Screenshot grounding data:
•••

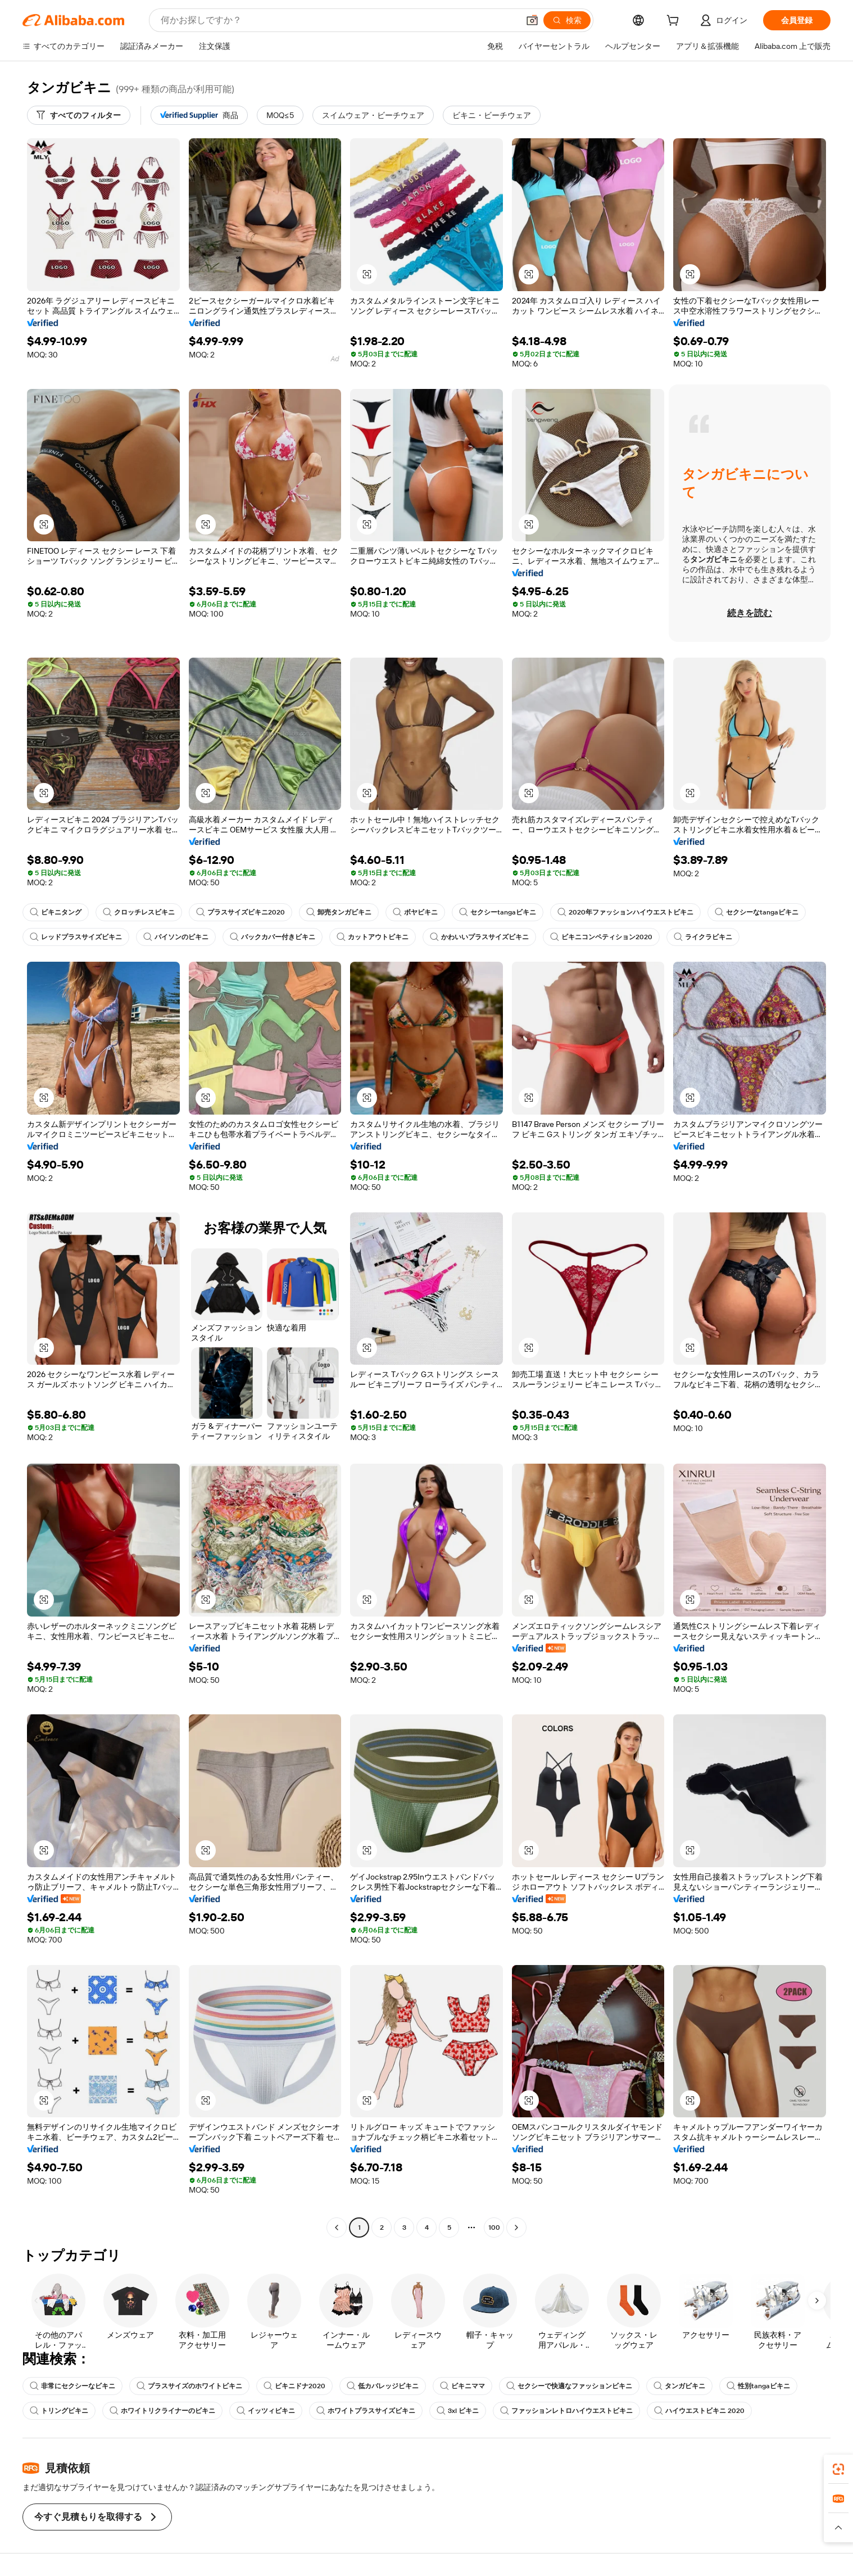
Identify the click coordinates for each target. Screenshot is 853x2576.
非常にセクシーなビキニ (72, 2386)
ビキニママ (462, 2386)
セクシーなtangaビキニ (756, 912)
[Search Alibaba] (338, 20)
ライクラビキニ (703, 936)
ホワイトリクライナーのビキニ (162, 2410)
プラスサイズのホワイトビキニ (189, 2386)
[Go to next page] (516, 2227)
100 (494, 2227)
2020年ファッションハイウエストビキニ (625, 912)
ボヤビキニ (415, 912)
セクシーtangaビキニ (497, 912)
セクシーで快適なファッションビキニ (569, 2386)
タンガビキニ (679, 2386)
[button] (532, 20)
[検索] (567, 20)
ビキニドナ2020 (294, 2386)
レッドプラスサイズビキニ (76, 936)
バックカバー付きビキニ (272, 936)
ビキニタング (55, 912)
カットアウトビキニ (373, 936)
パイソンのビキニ (175, 936)
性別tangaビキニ (758, 2386)
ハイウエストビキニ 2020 (699, 2410)
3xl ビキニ (458, 2410)
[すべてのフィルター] (78, 115)
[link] (838, 2469)
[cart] (674, 21)
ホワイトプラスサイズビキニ (365, 2410)
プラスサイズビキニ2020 (240, 912)
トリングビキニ (59, 2410)
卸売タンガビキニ (338, 912)
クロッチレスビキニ (139, 912)
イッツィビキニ (266, 2410)
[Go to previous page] (336, 2227)
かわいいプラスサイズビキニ (479, 936)
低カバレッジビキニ (383, 2386)
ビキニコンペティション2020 (601, 936)
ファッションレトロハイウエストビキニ (566, 2410)
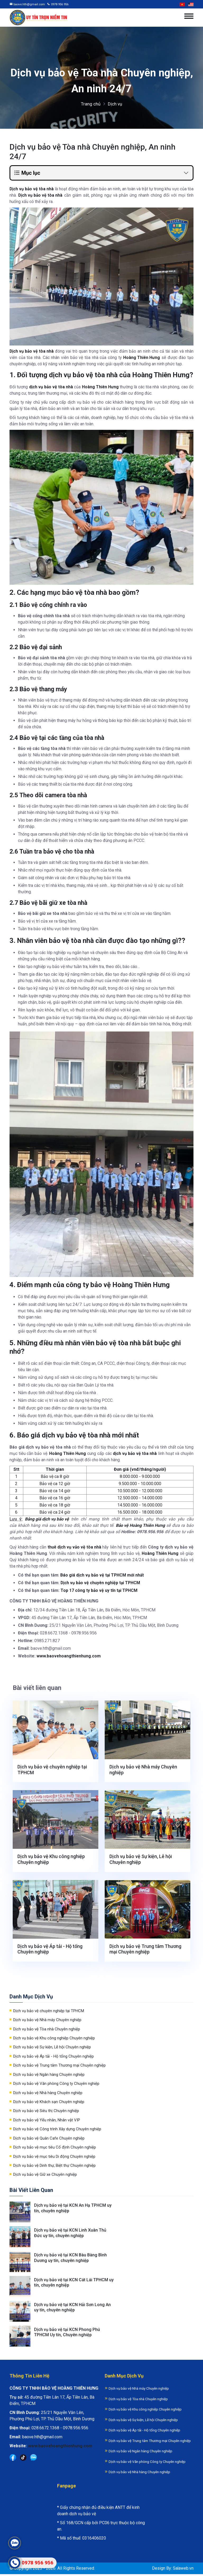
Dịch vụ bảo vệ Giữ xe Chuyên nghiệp (45, 2175)
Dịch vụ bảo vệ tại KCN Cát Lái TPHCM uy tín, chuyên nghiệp (74, 2283)
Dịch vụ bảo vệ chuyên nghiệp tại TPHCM (101, 1582)
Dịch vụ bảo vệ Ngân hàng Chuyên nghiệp (49, 2074)
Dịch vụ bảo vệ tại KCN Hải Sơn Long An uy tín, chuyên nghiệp (73, 2308)
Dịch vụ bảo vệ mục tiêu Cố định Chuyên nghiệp (54, 2147)
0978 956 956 (59, 4)
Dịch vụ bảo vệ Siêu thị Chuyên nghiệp (46, 2111)
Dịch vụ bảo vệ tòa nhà (32, 351)
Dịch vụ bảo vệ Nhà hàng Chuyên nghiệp (47, 2092)
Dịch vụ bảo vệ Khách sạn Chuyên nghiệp (48, 2102)
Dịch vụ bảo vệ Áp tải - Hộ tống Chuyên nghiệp (49, 1949)
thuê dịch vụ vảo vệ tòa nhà (74, 1547)
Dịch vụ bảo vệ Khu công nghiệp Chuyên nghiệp (51, 1859)
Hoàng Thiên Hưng (141, 357)
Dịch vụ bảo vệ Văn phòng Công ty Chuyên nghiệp (56, 2083)
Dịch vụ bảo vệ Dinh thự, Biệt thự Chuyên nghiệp (54, 2165)
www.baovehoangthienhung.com (68, 1655)
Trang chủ (90, 104)
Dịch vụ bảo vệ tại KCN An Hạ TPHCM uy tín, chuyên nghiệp (73, 2208)
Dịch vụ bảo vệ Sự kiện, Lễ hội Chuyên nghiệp (140, 1859)
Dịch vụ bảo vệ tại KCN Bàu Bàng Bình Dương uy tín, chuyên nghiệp (71, 2258)
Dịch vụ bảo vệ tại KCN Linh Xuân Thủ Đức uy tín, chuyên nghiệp (71, 2233)
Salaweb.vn (183, 2570)
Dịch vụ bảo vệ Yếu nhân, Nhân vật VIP (46, 2120)
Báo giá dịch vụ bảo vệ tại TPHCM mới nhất (102, 1575)
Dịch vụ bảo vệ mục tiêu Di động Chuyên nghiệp (54, 2156)
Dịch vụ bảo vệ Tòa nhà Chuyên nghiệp (46, 2029)
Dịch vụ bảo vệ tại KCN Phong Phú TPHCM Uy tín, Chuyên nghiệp (67, 2334)
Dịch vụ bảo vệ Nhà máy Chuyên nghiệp (143, 1769)
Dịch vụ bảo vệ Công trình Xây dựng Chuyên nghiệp (57, 2129)
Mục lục (27, 173)
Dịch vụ (115, 104)
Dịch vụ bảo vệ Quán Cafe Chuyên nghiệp (49, 2138)
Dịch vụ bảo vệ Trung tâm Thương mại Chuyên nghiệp (145, 1949)
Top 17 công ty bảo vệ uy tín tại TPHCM (99, 1590)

•••

_Goal of the exercise_
Give back exactly the lines from the first line of the data through the line with "セクシーで快適なファッションビキニ (569, 2386)", pictures excluded.

_Task response_
Identify the click coordinates for each target. Screenshot is 853x2576.
非常にセクシーなビキニ (72, 2386)
ビキニママ (462, 2386)
セクシーなtangaビキニ (756, 912)
[Search Alibaba] (338, 20)
ライクラビキニ (703, 936)
ホワイトリクライナーのビキニ (162, 2410)
プラスサイズのホワイトビキニ (189, 2386)
[Go to next page] (516, 2227)
100 (494, 2227)
2020年ファッションハイウエストビキニ (625, 912)
ボヤビキニ (415, 912)
セクシーtangaビキニ (497, 912)
セクシーで快適なファッションビキニ (569, 2386)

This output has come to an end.